Say, as a bare number, how many lines of the listing contain "relieve".
[Source records — start]
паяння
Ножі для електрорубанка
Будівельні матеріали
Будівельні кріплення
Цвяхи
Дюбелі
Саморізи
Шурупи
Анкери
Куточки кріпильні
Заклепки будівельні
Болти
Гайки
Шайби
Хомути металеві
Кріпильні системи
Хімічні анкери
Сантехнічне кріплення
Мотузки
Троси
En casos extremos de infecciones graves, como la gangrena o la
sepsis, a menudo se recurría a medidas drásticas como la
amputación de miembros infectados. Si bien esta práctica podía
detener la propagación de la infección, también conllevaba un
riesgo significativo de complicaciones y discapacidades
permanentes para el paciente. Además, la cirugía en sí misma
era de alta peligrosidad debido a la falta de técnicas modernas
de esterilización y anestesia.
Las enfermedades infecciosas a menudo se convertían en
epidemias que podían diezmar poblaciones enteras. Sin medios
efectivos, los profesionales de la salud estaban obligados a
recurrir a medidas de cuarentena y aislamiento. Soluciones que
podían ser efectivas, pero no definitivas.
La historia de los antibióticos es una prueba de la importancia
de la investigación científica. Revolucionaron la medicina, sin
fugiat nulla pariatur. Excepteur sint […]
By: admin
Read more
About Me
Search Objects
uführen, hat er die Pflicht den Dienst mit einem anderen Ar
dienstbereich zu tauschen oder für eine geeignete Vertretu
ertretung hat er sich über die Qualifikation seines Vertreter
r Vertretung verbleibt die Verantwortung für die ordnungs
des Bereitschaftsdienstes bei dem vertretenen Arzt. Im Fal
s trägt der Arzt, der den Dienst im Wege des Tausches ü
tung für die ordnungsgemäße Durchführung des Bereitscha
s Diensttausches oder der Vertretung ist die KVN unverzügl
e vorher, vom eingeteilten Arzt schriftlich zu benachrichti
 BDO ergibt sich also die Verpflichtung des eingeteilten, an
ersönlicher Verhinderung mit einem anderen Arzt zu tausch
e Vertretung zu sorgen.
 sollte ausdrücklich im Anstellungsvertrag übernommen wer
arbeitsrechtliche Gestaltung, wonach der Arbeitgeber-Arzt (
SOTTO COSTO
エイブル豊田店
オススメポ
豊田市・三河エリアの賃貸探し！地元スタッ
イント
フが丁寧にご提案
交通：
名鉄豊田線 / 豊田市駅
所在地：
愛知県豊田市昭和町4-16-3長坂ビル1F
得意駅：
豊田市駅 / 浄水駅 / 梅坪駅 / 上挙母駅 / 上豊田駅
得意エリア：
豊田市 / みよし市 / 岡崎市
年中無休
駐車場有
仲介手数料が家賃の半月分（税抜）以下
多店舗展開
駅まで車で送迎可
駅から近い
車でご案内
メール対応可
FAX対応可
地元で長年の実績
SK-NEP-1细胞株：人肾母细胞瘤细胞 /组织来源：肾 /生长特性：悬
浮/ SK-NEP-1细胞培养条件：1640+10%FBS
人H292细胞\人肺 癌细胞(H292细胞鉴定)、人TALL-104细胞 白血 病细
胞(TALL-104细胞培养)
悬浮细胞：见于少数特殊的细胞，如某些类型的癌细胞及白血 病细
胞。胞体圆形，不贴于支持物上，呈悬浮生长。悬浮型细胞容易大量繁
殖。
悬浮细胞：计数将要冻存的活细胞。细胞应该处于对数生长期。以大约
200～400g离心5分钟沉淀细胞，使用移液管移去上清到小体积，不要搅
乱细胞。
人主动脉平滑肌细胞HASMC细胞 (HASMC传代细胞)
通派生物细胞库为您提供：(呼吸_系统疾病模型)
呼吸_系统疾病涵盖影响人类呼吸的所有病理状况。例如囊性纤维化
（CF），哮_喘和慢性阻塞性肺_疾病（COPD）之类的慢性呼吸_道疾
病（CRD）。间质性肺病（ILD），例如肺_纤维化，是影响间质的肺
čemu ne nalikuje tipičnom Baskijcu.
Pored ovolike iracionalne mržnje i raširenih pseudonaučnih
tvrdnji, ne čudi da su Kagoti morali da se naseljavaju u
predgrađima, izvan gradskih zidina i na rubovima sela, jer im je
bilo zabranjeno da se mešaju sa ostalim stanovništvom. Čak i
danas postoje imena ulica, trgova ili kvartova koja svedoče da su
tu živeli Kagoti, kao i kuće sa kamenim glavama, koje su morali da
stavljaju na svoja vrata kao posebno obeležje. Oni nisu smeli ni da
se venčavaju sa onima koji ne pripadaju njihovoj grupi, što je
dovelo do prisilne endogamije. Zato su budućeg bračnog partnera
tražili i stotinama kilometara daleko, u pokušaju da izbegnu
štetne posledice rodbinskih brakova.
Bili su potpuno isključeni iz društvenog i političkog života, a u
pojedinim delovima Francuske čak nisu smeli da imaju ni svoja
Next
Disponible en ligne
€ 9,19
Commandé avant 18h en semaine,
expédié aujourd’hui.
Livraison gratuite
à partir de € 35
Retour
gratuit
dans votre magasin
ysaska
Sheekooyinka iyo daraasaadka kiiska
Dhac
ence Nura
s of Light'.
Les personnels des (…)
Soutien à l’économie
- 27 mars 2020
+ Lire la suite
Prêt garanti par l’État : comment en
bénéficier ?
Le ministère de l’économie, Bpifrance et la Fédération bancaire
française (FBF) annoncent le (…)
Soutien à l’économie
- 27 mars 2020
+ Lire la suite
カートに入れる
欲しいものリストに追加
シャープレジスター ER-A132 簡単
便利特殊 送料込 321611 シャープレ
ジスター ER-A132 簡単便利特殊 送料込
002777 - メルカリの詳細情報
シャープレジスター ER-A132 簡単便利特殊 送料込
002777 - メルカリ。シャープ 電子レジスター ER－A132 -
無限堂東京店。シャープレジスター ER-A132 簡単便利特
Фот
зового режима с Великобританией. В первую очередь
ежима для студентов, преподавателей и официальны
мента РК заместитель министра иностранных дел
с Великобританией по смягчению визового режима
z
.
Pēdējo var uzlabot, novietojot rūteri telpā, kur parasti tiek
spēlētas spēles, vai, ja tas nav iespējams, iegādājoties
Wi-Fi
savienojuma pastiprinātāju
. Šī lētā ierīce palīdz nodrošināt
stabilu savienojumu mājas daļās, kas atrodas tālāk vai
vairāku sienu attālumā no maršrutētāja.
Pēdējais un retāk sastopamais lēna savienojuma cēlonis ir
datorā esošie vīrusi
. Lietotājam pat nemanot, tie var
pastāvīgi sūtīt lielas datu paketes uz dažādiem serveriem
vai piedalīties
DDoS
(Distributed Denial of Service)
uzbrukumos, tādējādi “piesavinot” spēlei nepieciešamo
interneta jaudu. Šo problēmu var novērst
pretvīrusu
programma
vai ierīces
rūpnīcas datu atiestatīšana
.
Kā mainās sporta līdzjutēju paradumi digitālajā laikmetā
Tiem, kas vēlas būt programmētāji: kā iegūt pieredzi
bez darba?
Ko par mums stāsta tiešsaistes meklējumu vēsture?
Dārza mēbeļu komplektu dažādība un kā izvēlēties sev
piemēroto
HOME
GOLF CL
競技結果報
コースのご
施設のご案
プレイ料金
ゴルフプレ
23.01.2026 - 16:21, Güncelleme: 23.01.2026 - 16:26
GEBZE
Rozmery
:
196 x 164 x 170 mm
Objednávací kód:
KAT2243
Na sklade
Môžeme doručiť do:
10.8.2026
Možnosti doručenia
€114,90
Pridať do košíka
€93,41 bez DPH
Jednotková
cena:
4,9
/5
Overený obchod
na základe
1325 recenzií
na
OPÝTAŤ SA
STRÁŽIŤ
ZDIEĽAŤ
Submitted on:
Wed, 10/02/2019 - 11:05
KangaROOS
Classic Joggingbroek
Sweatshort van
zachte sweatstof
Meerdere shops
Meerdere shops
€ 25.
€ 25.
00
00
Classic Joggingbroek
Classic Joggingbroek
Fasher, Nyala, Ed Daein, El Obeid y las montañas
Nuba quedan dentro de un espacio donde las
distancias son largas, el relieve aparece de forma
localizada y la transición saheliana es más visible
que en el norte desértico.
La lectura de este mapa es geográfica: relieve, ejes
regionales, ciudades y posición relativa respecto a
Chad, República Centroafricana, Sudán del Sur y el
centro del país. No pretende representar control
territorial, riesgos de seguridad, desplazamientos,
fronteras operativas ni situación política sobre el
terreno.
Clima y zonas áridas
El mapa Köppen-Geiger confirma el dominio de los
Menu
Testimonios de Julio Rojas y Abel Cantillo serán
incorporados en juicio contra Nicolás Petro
[Source records — finish]
**Finished exercise:**
2